RECORDS TO PROCESS

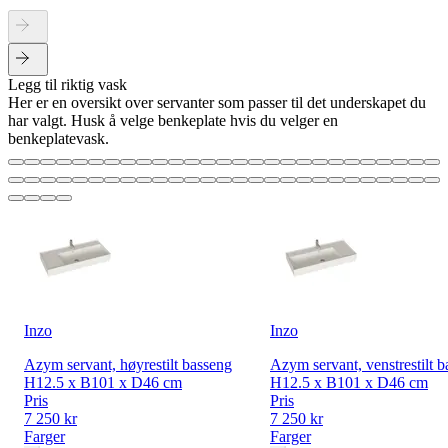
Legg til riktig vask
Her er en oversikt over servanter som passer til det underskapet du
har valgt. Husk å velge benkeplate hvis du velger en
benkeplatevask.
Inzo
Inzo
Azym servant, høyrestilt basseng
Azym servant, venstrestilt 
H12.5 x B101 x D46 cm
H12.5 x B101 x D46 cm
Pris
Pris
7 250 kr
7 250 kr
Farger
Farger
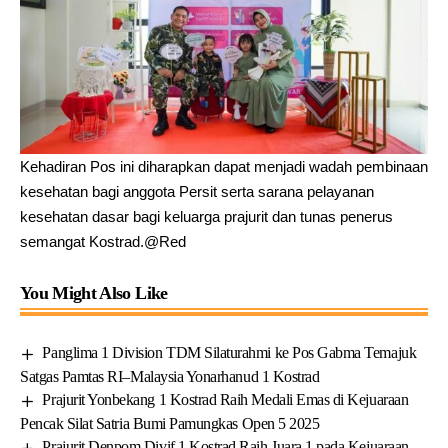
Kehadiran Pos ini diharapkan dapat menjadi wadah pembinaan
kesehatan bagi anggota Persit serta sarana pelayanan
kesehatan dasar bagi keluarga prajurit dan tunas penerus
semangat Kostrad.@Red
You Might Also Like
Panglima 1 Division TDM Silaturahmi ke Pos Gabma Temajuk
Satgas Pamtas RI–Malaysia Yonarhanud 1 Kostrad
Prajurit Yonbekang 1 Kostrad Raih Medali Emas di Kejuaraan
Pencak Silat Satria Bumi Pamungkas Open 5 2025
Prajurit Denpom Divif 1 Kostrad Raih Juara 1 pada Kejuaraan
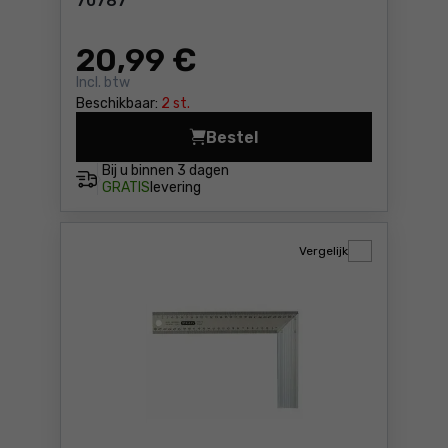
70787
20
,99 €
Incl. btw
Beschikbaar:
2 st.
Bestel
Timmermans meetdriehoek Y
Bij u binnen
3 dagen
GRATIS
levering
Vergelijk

==

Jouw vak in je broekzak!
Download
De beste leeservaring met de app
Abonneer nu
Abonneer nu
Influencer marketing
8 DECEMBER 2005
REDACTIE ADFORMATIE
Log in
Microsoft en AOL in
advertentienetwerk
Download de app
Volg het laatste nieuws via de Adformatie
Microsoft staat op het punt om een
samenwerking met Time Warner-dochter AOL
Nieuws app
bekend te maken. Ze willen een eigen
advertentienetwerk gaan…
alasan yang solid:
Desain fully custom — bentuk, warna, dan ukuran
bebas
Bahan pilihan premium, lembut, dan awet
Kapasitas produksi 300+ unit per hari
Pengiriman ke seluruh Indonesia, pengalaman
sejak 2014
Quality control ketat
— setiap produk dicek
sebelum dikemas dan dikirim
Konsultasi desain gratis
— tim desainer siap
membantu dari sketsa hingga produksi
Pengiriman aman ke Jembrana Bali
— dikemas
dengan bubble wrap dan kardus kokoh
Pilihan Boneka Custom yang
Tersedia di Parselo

==

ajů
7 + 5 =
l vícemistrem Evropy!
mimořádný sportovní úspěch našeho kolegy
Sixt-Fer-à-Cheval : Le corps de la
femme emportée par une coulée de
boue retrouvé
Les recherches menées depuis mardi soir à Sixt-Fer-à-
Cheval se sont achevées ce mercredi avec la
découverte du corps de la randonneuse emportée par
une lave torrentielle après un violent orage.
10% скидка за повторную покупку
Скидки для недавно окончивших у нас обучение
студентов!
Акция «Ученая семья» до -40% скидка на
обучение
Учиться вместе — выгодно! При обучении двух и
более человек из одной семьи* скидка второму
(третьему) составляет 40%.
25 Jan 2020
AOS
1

DESCRIPTION OF THE TASK
For the string "kesehatan", show each line of the entries above where it occurs.

ANSWER
kesehatan bagi anggota Persit serta sarana pelayanan
kesehatan dasar bagi keluarga prajurit dan tunas penerus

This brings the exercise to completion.